Get a bitesize overview of this week’s headlines and events with Icon’s round-up
SCENE
TUSSLE WITH TESLA
Tesla’s plans to build a ‘Gigafactory’ outside Berlin have been stalled by environmental activists. The electric vehicle company, co-founded, owned and run by Elon Musk, had begun to clear 92 hectares of forest before being forced to stop while the protestors’ legal objections are met. Berliners have form in rejecting the advances of US tech giants: in 2018 Google was driven from Kreuzberg by anti-gentrification activists. Musk tweeted that the factory’s ‘net environmental impact will be extremely positive!’
FOOT OVER MOUTH
The designer and artist Max Siedentopf launched a project titled How-To Survive A Deadly Global Virus, which saw him photograph models wearing makeshift masks made from plastic water bottles, lettuce and a Nike trainer. He has since apologised for causing offence to those who are suffering from or anxious about coronavirus, while rejecting claims work carries a racist sentiment against Chinese people. The disease has caused at least 2,000 deaths, and fuelled a spate of attacks on Britain’s Chinese community.
ON THE BORDERLINE
The U.S. Embassy has barred Eyal Weizman, founder of Forensic Architecture, from entering the country ahead of a major survey exhibition at Miami Dade College’s Museum of Art and Design.
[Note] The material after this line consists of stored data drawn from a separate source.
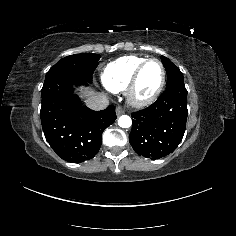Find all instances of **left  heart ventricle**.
<instances>
[{
    "mask_svg": "<svg viewBox=\"0 0 236 236\" xmlns=\"http://www.w3.org/2000/svg\"><path fill=\"white\" fill-rule=\"evenodd\" d=\"M162 78V68L157 62H150L142 71L136 94L140 98H147L157 89Z\"/></svg>",
    "mask_w": 236,
    "mask_h": 236,
    "instance_id": "left-heart-ventricle-1",
    "label": "left heart ventricle"
}]
</instances>
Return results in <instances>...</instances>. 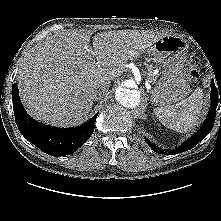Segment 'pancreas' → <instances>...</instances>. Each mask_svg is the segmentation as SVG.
I'll return each instance as SVG.
<instances>
[{"instance_id": "cf45deb5", "label": "pancreas", "mask_w": 221, "mask_h": 221, "mask_svg": "<svg viewBox=\"0 0 221 221\" xmlns=\"http://www.w3.org/2000/svg\"><path fill=\"white\" fill-rule=\"evenodd\" d=\"M147 75H148V79H150L151 81H155V76L152 75L151 69H149V72L147 73Z\"/></svg>"}]
</instances>
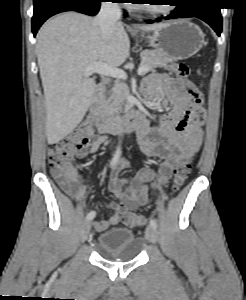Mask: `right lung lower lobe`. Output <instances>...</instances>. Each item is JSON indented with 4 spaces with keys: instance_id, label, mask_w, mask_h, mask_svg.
Returning a JSON list of instances; mask_svg holds the SVG:
<instances>
[{
    "instance_id": "right-lung-lower-lobe-1",
    "label": "right lung lower lobe",
    "mask_w": 246,
    "mask_h": 300,
    "mask_svg": "<svg viewBox=\"0 0 246 300\" xmlns=\"http://www.w3.org/2000/svg\"><path fill=\"white\" fill-rule=\"evenodd\" d=\"M103 0H34L32 32L36 33L40 26L51 16L65 11H77L94 16L100 9Z\"/></svg>"
}]
</instances>
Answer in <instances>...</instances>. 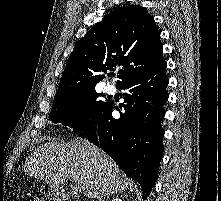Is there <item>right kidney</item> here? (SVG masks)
<instances>
[{"mask_svg": "<svg viewBox=\"0 0 221 201\" xmlns=\"http://www.w3.org/2000/svg\"><path fill=\"white\" fill-rule=\"evenodd\" d=\"M112 201H122L120 198H115Z\"/></svg>", "mask_w": 221, "mask_h": 201, "instance_id": "obj_1", "label": "right kidney"}]
</instances>
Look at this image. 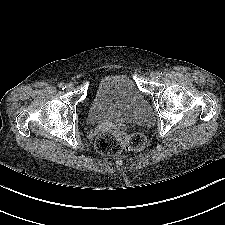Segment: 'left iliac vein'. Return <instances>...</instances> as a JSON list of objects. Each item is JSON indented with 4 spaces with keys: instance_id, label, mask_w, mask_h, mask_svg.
Wrapping results in <instances>:
<instances>
[{
    "instance_id": "1",
    "label": "left iliac vein",
    "mask_w": 225,
    "mask_h": 225,
    "mask_svg": "<svg viewBox=\"0 0 225 225\" xmlns=\"http://www.w3.org/2000/svg\"><path fill=\"white\" fill-rule=\"evenodd\" d=\"M160 76L159 72H151L150 73V78L152 80H156Z\"/></svg>"
}]
</instances>
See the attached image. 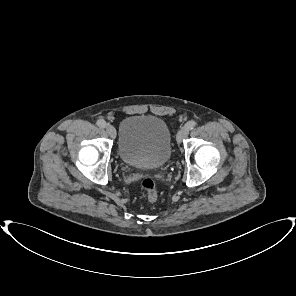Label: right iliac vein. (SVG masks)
Masks as SVG:
<instances>
[{
	"label": "right iliac vein",
	"instance_id": "obj_1",
	"mask_svg": "<svg viewBox=\"0 0 296 296\" xmlns=\"http://www.w3.org/2000/svg\"><path fill=\"white\" fill-rule=\"evenodd\" d=\"M106 131L110 135V137L115 138L116 137V130L112 125H107L106 126Z\"/></svg>",
	"mask_w": 296,
	"mask_h": 296
}]
</instances>
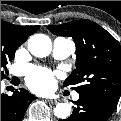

According to his Weizman, ‘my authorisation to travel had been revoked because the ‘algorithm’ had identified a security threat.’ After flying over the previous day, his wife, the architect and theorist Prof. Ines Weizman, was separated from the couple’s children and interrogated by immigration officers for two and a half hours.
MARRIAGE STORY
The American design world received news last week that Caroline Baumann had stepped down from her role as director of New York’s Cooper Hewitt Smithsonian Design Museum. It has since been revealed that her resignation followed an investigation into her wedding in 2018. It was held in textile designer Jack Lenor Larsen’s LongHouse Reserve free of charge, which conflicts with Smithsonian policy on gifts, even though Baumann and Larsen are long-term friends. Questions have also been raised over whether Baumann’s wedding dress, by designer Samantha Sleeper, was sold at a discount. Sleeper has denied these allegations, while six members of the museum’s board have resigned in protest against Baumann’s departure.
FEE DODGERS
Plans for a temporary pavilion in north London’s Harringay Warehouse District have been rewritten after an open letter by 23 architects criticised its ‘exploitative and cynical’ failure to provide a fee to the winning team. The pavilion, organised by architect Joe Wright, artist Carolina Khouri and James West, is to be built as part of the London Festival of Architecture (LFA). The organisers have agreed to award shortlisted teams a £300 prize and promised to only construct the pavilion if another funds are raised to pay the winning team’s £15,000-30,000 structure.
DIARY
Kehinde Wiley: The Yellow Wallpaper, William Morris Gallery, Walthamstow, London
Best known for his art historically resonant portraits of African Americans subjects, including Barack Obama, Kehinde Wiley’s first museum show in Britain turns an eye to the women of contemporary Dalston. Named for The Yellow Wallpaper — Charlotte Perkins Gilman’s classic feminist short story — Wiley ‘seeks to use the language of decorative art to reconcile blackness, gender, and a beautiful and terrible past’ Until 25 May.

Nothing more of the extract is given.